Dolayısıyla mesele, sanat müdahaleci olmalı mıdır olmamalı mıdır meselesi değil, hangi tür müdahaleleri hangi çapta, nerede, neden, nasıl, kiminle gerçekleştirebileceğidir. Büyük sergilerin "dünya lezzetleri"nden örnekler sunan göz alıcı birer alışveriş merkezi olduğu ya da altta yatan bir kâr güdüsüyle düzenlenmiş küresel popülerlik yarışmaları olduğu yolundaki alaycı görüşün üstesinden gelmek için estetik, ideolojik ve örgütsel düzeylerde çok çaba harcamak gerekmektedir. Ancak bu bedel karşılığında sanatçılar ve aydınlar kolektif projelere katkıda bulunmayı, başarı ya da başarısızlıklarını ölçmek için daha güvenilir yollar bulmayı düşünebilir.
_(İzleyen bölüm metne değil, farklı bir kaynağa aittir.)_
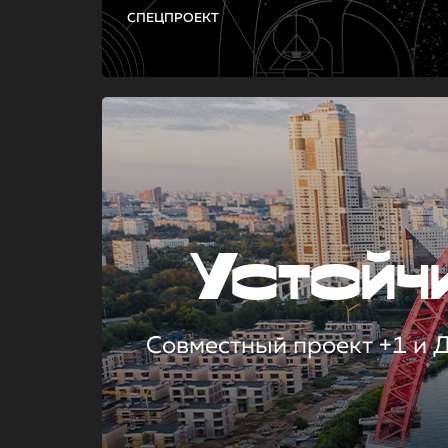
СПЕЦПРОЕКТ
Устой
Совместный проект +1 и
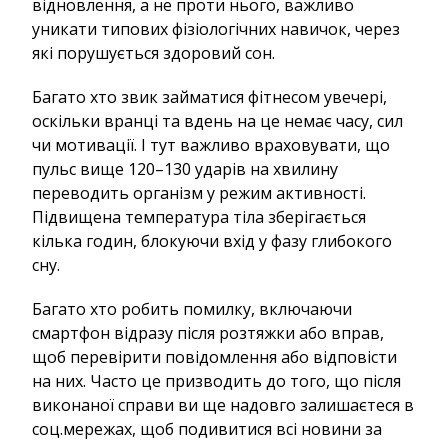
відновлення, а не проти нього, важливо
уникати типових фізіологічних навичок, через
які порушується здоровий сон.
Багато хто звик займатися фітнесом увечері,
оскільки вранці та вдень на це немає часу, сил
чи мотивації. І тут важливо враховувати, що
пульс вище 120–130 ударів на хвилину
переводить організм у режим активності.
Підвищена температура тіла зберігається
кілька годин, блокуючи вхід у фазу глибокого
сну.
Багато хто робить помилку, включаючи
смартфон відразу після розтяжки або вправ,
щоб перевірити повідомлення або відповісти
на них. Часто це призводить до того, що після
виконаної справи ви ще надовго залишаєтеся в
соц.мережах, щоб подивитися всі новини за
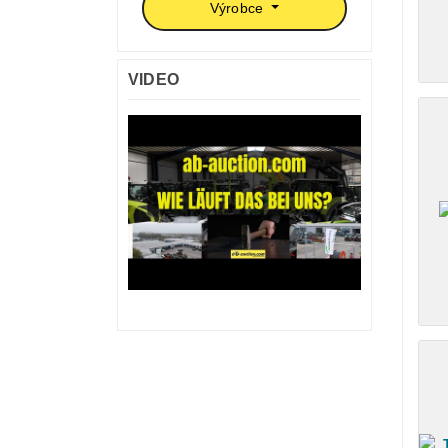
Výrobce
VIDEO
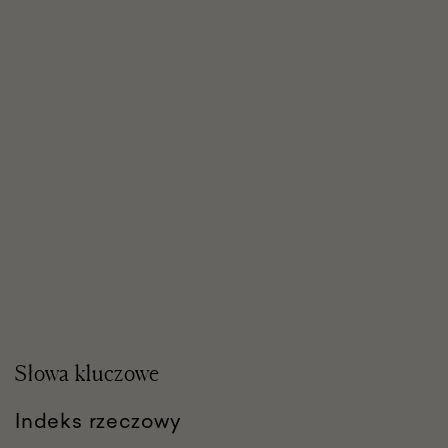
Słowa kluczowe
Indeks rzeczowy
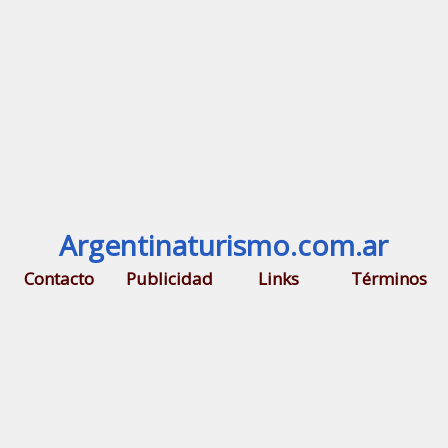
Argentinaturismo.com.ar
Contacto
Publicidad
Links
Términos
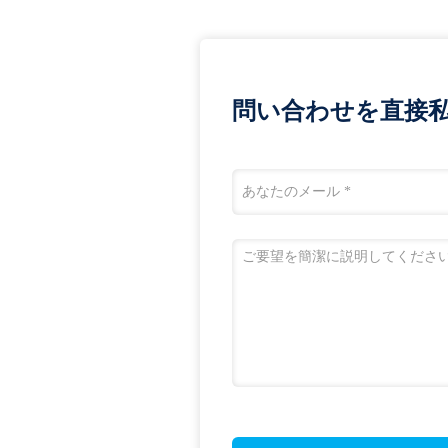
問い合わせを直接私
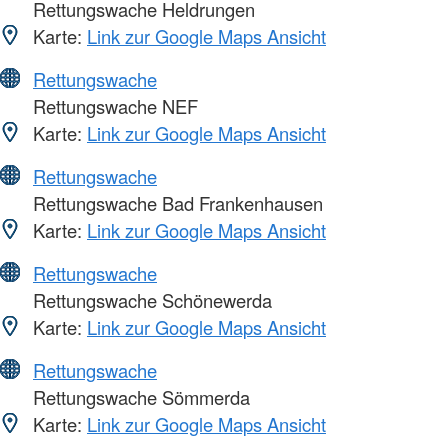
Rettungswache Heldrungen
Karte:
Link zur Google Maps Ansicht
Rettungswache
Rettungswache NEF
Karte:
Link zur Google Maps Ansicht
Rettungswache
Rettungswache Bad Frankenhausen
Karte:
Link zur Google Maps Ansicht
Rettungswache
Rettungswache Schönewerda
Karte:
Link zur Google Maps Ansicht
Rettungswache
Rettungswache Sömmerda
Karte:
Link zur Google Maps Ansicht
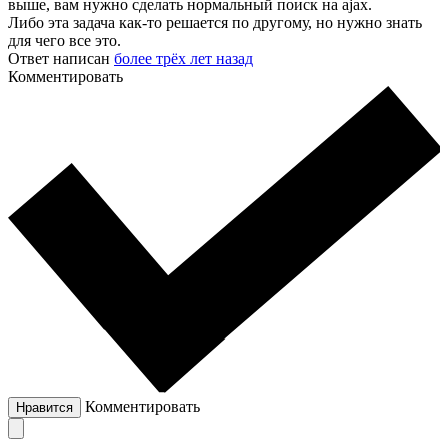
выше, вам нужно сделать нормальный поиск на ajax.
Либо эта задача как-то решается по другому, но нужно знать
для чего все это.
Ответ написан
более трёх лет назад
Комментировать
Комментировать
Нравится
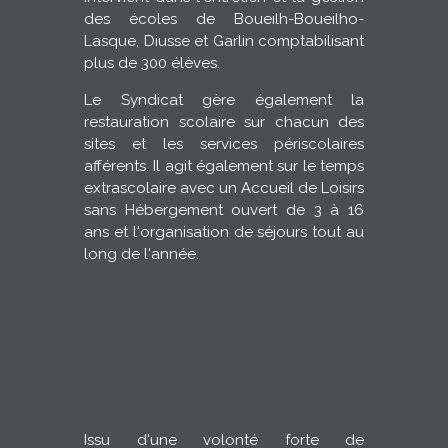
des écoles de Boueilh-Boueilho-
Lasque, Diusse et Garlin comptabilisant
plus de 300 élèves.
Le Syndicat gère également la
restauration scolaire sur chacun des
sites et les services périscolaires
afférents. Il agit également sur le temps
extrascolaire avec un Accueil de Loisirs
sans Hébergement ouvert de 3 à 16
ans et l'organisation de séjours tout au
long de l'année.
Issu d'une volonté forte de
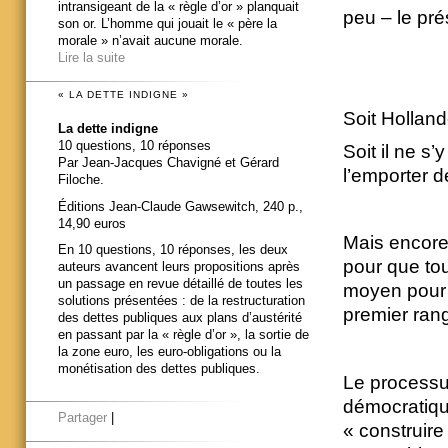
intransigeant de la « règle d’or » planquait
peu – le pré
son or. L’homme qui jouait le « père la
morale » n’avait aucune morale.
Lire la suite
« LA DETTE INDIGNE »
Soit Hollande
La dette indigne
10 questions, 10 réponses
Soit il ne s
Par Jean-Jacques Chavigné et Gérard
l’emporter 
Filoche.
Éditions Jean-Claude Gawsewitch, 240 p.,
14,90 euros
Mais encore 
En 10 questions, 10 réponses, les deux
pour que tou
auteurs avancent leurs propositions après
un passage en revue détaillé de toutes les
moyen pour l
solutions présentées : de la restructuration
premier ran
des dettes publiques aux plans d’austérité
en passant par la « règle d’or », la sortie de
la zone euro, les euro-obligations ou la
monétisation des dettes publiques.
Le processu
démocratiqu
Partager
|
« construire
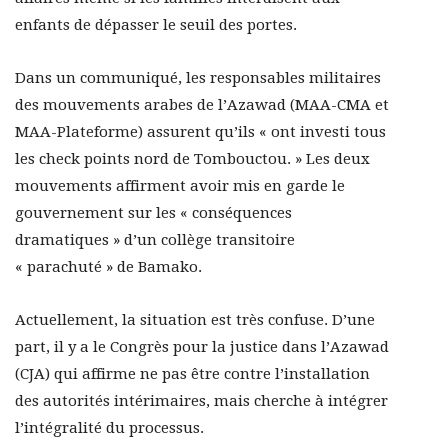
enfants de dépasser le seuil des portes.
Dans un communiqué, les responsables militaires
des mouvements arabes de l’Azawad (MAA-CMA et
MAA-Plateforme) assurent qu’ils « ont investi tous
les check points nord de Tombouctou. » Les deux
mouvements affirment avoir mis en garde le
gouvernement sur les « conséquences
dramatiques » d’un collège transitoire
« parachuté » de Bamako.
Actuellement, la situation est très confuse. D’une
part, il y a le Congrès pour la justice dans l’Azawad
(CJA) qui affirme ne pas être contre l’installation
des autorités intérimaires, mais cherche à intégrer
l’intégralité du processus.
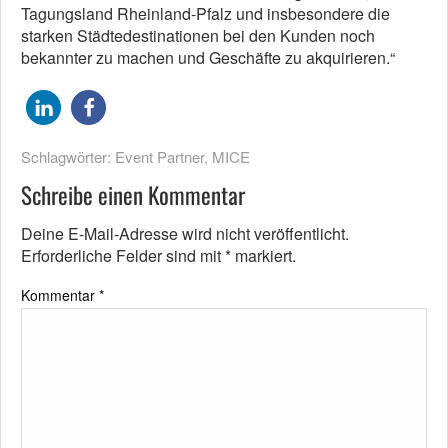
Tagungsland Rheinland-Pfalz und insbesondere die
starken Städtedestinationen bei den Kunden noch
bekannter zu machen und Geschäfte zu akquirieren.“
Schlagwörter:
Event Partner
,
MICE
Schreibe einen Kommentar
Deine E-Mail-Adresse wird nicht veröffentlicht.
Erforderliche Felder sind mit
*
markiert.
Kommentar
*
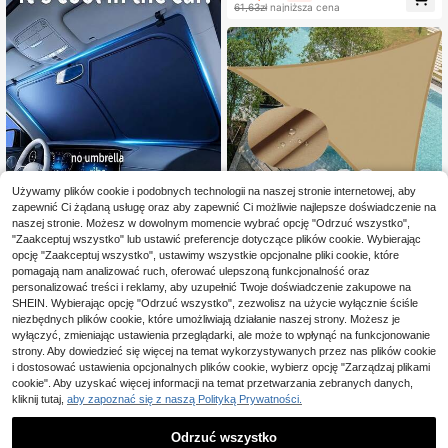
61,63zł
najniższa cena
na plażę, do przygód na świeżym p
owietrzu, parasol przeciwsłoneczn
y, mata piknikowa na zewnątrz, na
kemping, trawnik, plażę (słupki nie
są dołączone)
Używamy plików cookie i podobnych technologii na naszej stronie internetowej, aby
zapewnić Ci żądaną usługę oraz aby zapewnić Ci możliwie najlepsze doświadczenie na
naszej stronie. Możesz w dowolnym momencie wybrać opcję "Odrzuć wszystko",
"Zaakceptuj wszystko" lub ustawić preferencje dotyczące plików cookie. Wybierając
Przenośna osłona przeciwsłoneczn
Żagiel przeciwsłoneczny, sprzeda
opcję "Zaakceptuj wszystko", ustawimy wszystkie opcjonalne pliki cookie, które
a na przednią szybę samochodu, u
wany pojedynczo, trójkątny/prosto
30 Left
pomagają nam analizować ruch, oferować ulepszoną funkcjonalność oraz
44
,13zł
niwersalna składana osłona na prze
kątny, wodoodporny, blokuje 98% p
personalizować treści i reklamy, aby uzupełnić Twoje doświadczenie zakupowe na
25
dnią szybę, odpowiednia dla samoc
romieni UV, odpowiedni na tarasy, d
,81zł
SHEIN. Wybierając opcję "Odrzuć wszystko", zezwolisz na użycie wyłącznie ściśle
hodów osobowych, SUV-ów i cięża
o ogrodów, basenów i na camping,
niezbędnych plików cookie, które umożliwiają działanie naszej strony. Możesz je
rówek, izolacja termiczna i ochrona
zawiera sznury do samodzielnego
wyłączyć, zmieniając ustawienia przeglądarki, ale może to wpłynąć na funkcjonowanie
UV, letni akcesorium samochodowe
montażu
strony. Aby dowiedzieć się więcej na temat wykorzystywanych przez nas plików cookie
i dostosować ustawienia opcjonalnych plików cookie, wybierz opcję "Zarządzaj plikami
cookie". Aby uzyskać więcej informacji na temat przetwarzania zebranych danych,
kliknij tutaj,
aby zapoznać się z naszą Polityką Prywatności.
Odrzuć wszystko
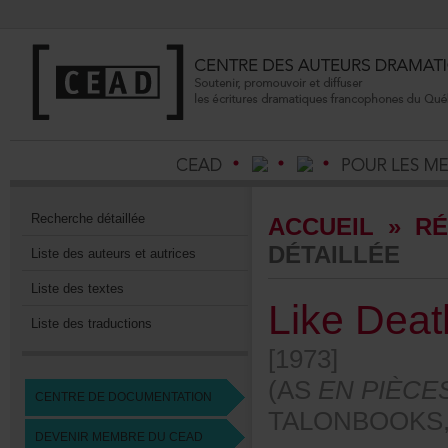
Recherchedétaillée
ACCUEIL
»
RÉ
DÉTAILLÉE
Listedesauteursetautrices
Listedestextes
LikeDea
Listedestraductions
[1973]
(AS
ENPIÈCE
CENTREDEDOCUMENTATION
TALONBOOKS
DEVENIRMEMBREDUCEAD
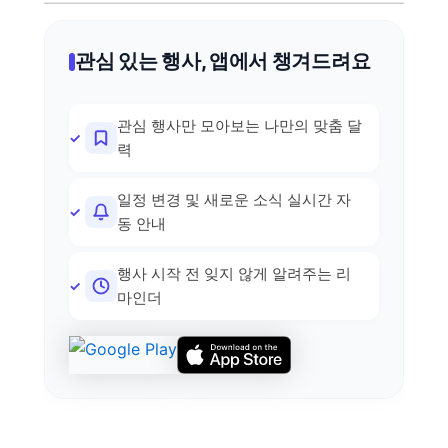
관심 있는 행사, 앱에서 챙겨드려요
관심 행사만 모아보는 나만의 맞춤 달
력
일정 변경 및 새로운 소식 실시간 자
동 안내
행사 시작 전 잊지 않게 알려주는 리
마인더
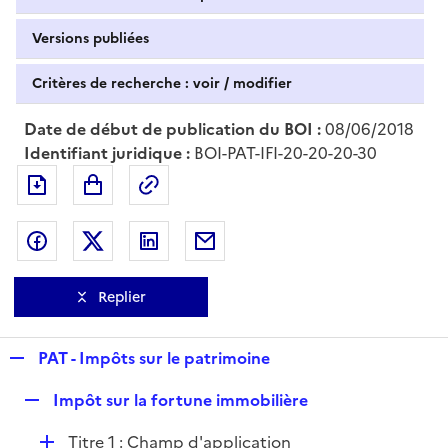
Versions publiées
Critères de recherche : voir / modifier
Date de début de publication du BOI :
08/06/2018
Identifiant juridique :
BOI-PAT-IFI-20-20-20-30
Exporter le document au format pdf
Permalien : adresse web de ce doc
Partager sur Facebook
Partager sur Twitter
Partager sur LinkedIn
Partager par messagerie
Replier
R
PAT - Impôts sur le patrimoine
e
R
Impôt sur la fortune immobilière
p
e
l
D
Titre 1 : Champ d'application
p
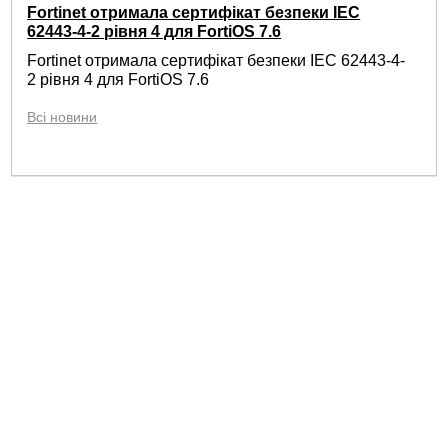
Fortinet отримала сертифікат безпеки IEC
62443-4-2 рівня 4 для FortiOS 7.6
Fortinet отримала сертифікат безпеки IEC 62443-4-
2 рівня 4 для FortiOS 7.6
Всі новини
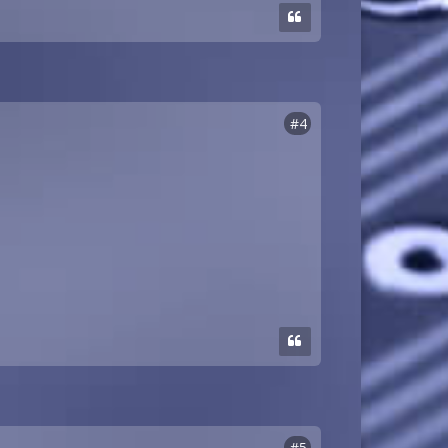
#4
#5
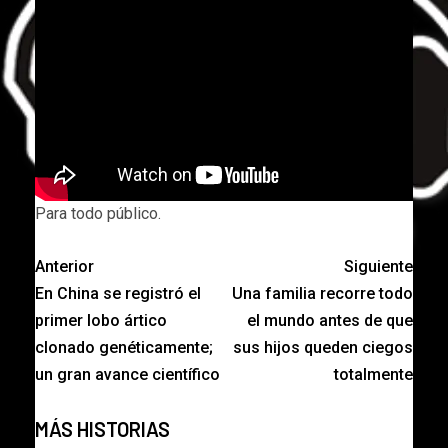
Para todo público.
Anterior
Siguiente
En China se registró el
Una familia recorre todo
primer lobo ártico
el mundo antes de que
clonado genéticamente;
sus hijos queden ciegos
un gran avance científico
totalmente
MÁS HISTORIAS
Yarım yüzyılı aşkın bir süre önce Brecht meseleyi açıkça ortaya koymuştu: Bir dünya görüşüne gerçekten ihtiyacımız var mı? Bugün sorunun cevabı şu olabilir: Önümüzdeki yarım yüzyıl boyunca bizi bekleyen devasa zorlukları düşünmeyi bırakmış herkes.

Bu etkinlik British Council-Creative Collaboration tarafından destekleniyor.